All entries need to be written out again exactly, without their pictures.

+++ Dataset +++

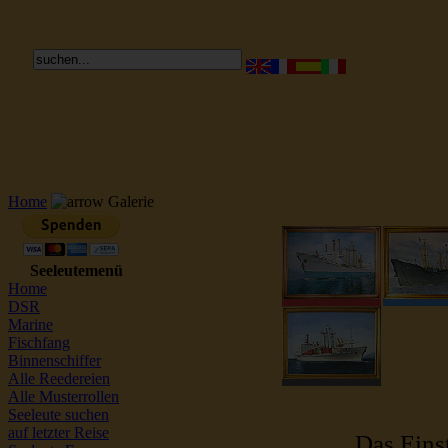
Reederei Seeleute Schiffsbilder
Home
Galerie
Seeleutemenü
Home
DSR
Marine
Fischfang
Binnenschiffer
Alle Reedereien
Alle Musterrollen
Seeleute suchen
auf letzter Reise
Das Einst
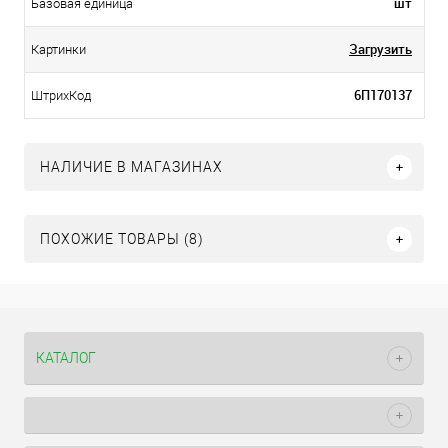
шт
Базовая единица
Загрузить
Картинки
6П170137
ШтрихКод
НАЛИЧИЕ В МАГАЗИНАХ
ПОХОЖИЕ ТОВАРЫ (8)
КАТАЛОГ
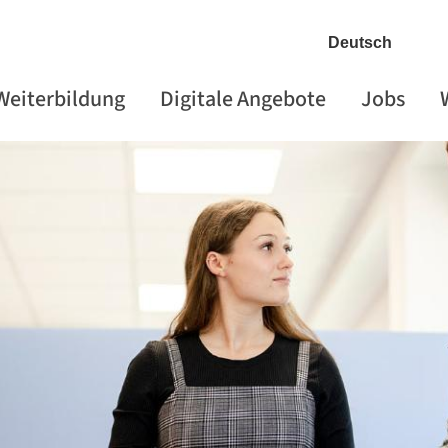
 Weiterbildung
Digitale Angebote
Jobs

+++

Written solution >>
Reederei Seeleute Schiffsbilder
Home
Galerie
Seeleutemenü
Home
DSR
Marine
Fischfang
Binnenschiffer
Alle Reedereien
Alle Musterrollen
Seeleute suchen
auf letzter Reise
Das Einst
шт
Базовая единица
Загрузить
Картинки
6П170137
ШтрихКод
НАЛИЧИЕ В МАГАЗИНАХ
ПОХОЖИЕ ТОВАРЫ (8)
КАТАЛОГ
 Weiterbildung
Digitale Angebote
Jobs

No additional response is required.